Personal development planning is the process of setting goals and objectives to achieve individual milestones in life. Planning can pertain to career, education, self improvement, or any other aspect of advancement. The process typically results in a written personal or professional development plan (PDP), also known as an individual development plan (IDP).
There are a number of contexts where a formal plan is developed to drive individual advancement. In elementary schools, students have individual educational plans to structure teaching to their particular needs. Social workers use IDPs as part of the case management process to help clients design a path to stability and wellness. In an everyday context, personal development planning is a tool most often used by employers, life coaches, and by individuals in self-help settings.
Human resources management is perhaps the most structured use of personal development planning. Managers in this business area are responsible for maximizing a company's human capital. One of the best practices for ensuring that a company's workforce is meaningfully fulfilled and consistently broadening skills is to develop a PDP for each worker. This plan identifies the individual's aims and ambitions, and where he sees himself in the company in future years. It then plugs in activities, such as educational attainments and training, that will enable the worker to reach his goals.
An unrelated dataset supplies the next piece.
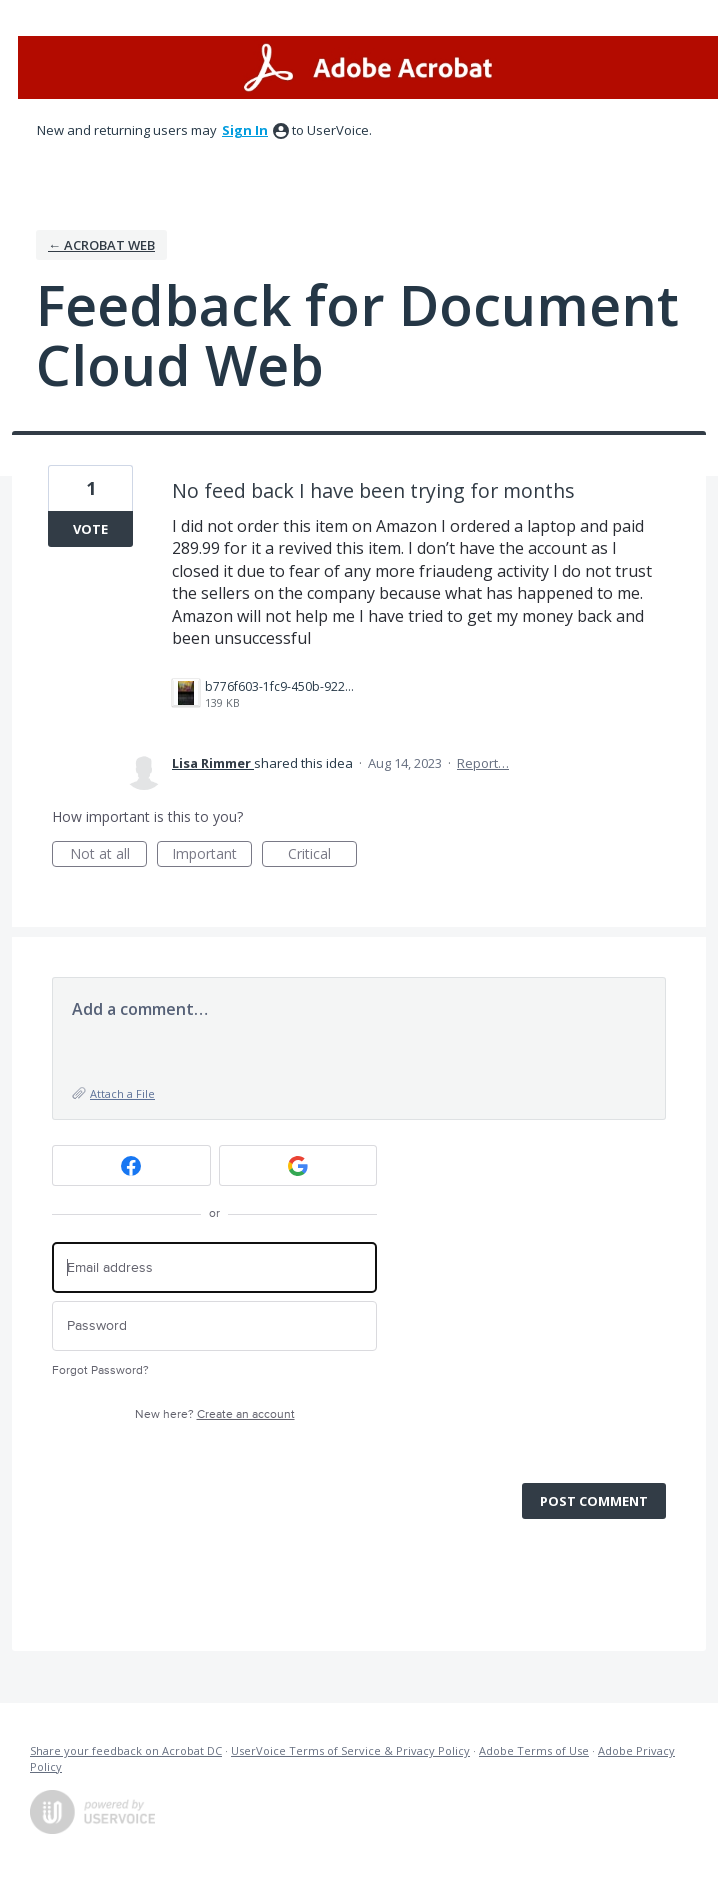 Image resolution: width=718 pixels, height=1892 pixels. Describe the element at coordinates (101, 245) in the screenshot. I see `← Acrobat Web` at that location.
The PDP can be used as an evaluative tool in a human resources setting, benefiting both the employer and employee. For example, teachers usually go through formal personal development planning at the start of their careers that identifies what they need to do to become credentialed in certain subjects and permanently licensed. When a teacher is reviewed every year, the PDP is used by supervisors to track progress towards goals. A teacher typically has a limited amount of time to obtain certain credentials, and the PDP helps keep his overall objectives on track.
Personal development planning is also used by individuals in less formal settings. Whenever a person wants to change the direction of his life or to make strides in areas that were previously unfocused, crafting a written PDP is often one of the suggested activities. Motivational seminars and self-help books will typically require a person to write down goals and objectives by time frame and to chart the steps needed to achieve those ends. It is a process of envisioning where a person wants to finish and then filling in the functional blanks. In many respects, personal development planning is very much like writing a business plan for an individual life.